An outsourced CFO services provider can help ease the transition of the sudden departure of a finance department leader. This finance professional will possess the experience and expertise required to help your firm deal with this situation — including forensic accounting skills that are necessary to help finance department employees pick up where the departed leader left off.
More specifically, an outsourced CFO will understand the interdependencies that exist between the finance department and other external organizations (such as intercompany billings) and attempt to use these interdependencies to fill the knowledge gap left behind in the wake of the departed leader. In the case of intercompany transfers, for example, this may mean going to the entity that is the recipient of funds and inquiring about past procedures.
Benefits of Being Proactive
Your company could realize many benefits by being proactive and preparing ahead of time for the transition caused by the sudden departure of a finance department leader, including the following:
§ The preservation of key customer, vendor and other third-party relationships.
§ Continuity and consistency in the accounting process and financial reporting.
§ Properly documented policies and procedures that will help prevent these kinds of disruptions from ever happening again.
§ The discovery of inconsistencies in the approach that was previously used, resulting in an overall process improvement.
§ Timely production of financial statements and financial information, which is critical in any business, but especially when there is significant business turmoil.

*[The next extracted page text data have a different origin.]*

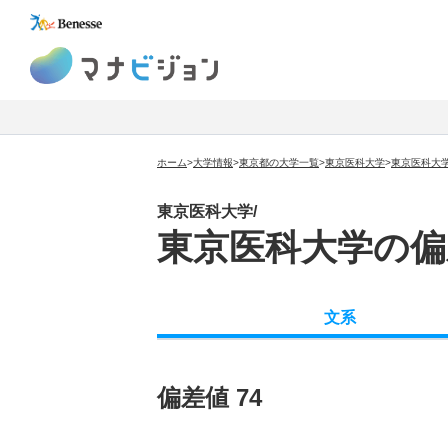
マナビジョン
ホーム
>
大学情報
>
東京都の大学一覧
>
東京医科大学
>
東京医科大
東京医科大学/
東京医科大学の偏
文系
偏差値 74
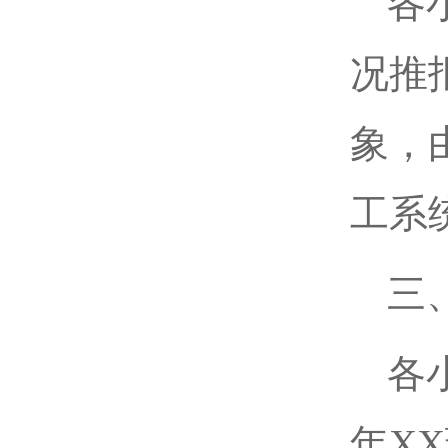
各
况推
象，
工系
三
各小
年X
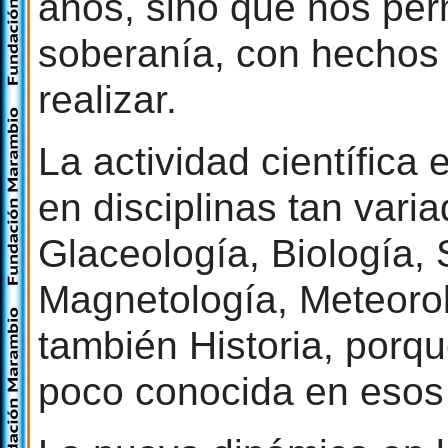
años, sino que nos per
soberanía, con hechos 
realizar.
La actividad científica 
en disciplinas tan vari
Glaceología, Biología, 
Magnetología, Meteoro
también Historia, porque
poco conocida en esos 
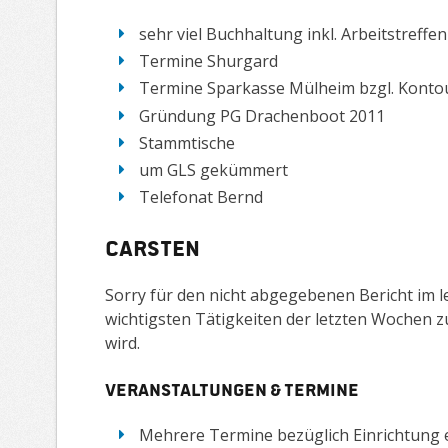
sehr viel Buchhaltung inkl. Arbeitstreffen
Termine Shurgard
Termine Sparkasse Mülheim bzgl. Kont
Gründung PG Drachenboot 2011
Stammtische
um GLS gekümmert
Telefonat Bernd
Carsten
Sorry für den nicht abgegebenen Bericht im le
wichtigsten Tätigkeiten der letzten Wochen z
wird.
Veranstaltungen & Termine
Mehrere Termine bezüglich Einrichtung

Change is never easy, but the challenge becomes especially difficult when a finance department leader leaves the company immediately or suffers a tragic accident that leads to long-term disability or death. In these situations, company management and finance department employees have very little (if any) time to prepare for the transition. In a worst-case scenario, the company only finds out that the tasks the departed leader was performing are no longer being performed when an external party notifies them. An outsourced CFO services provider can help ease the transition of the sudden departure of a finance department leader.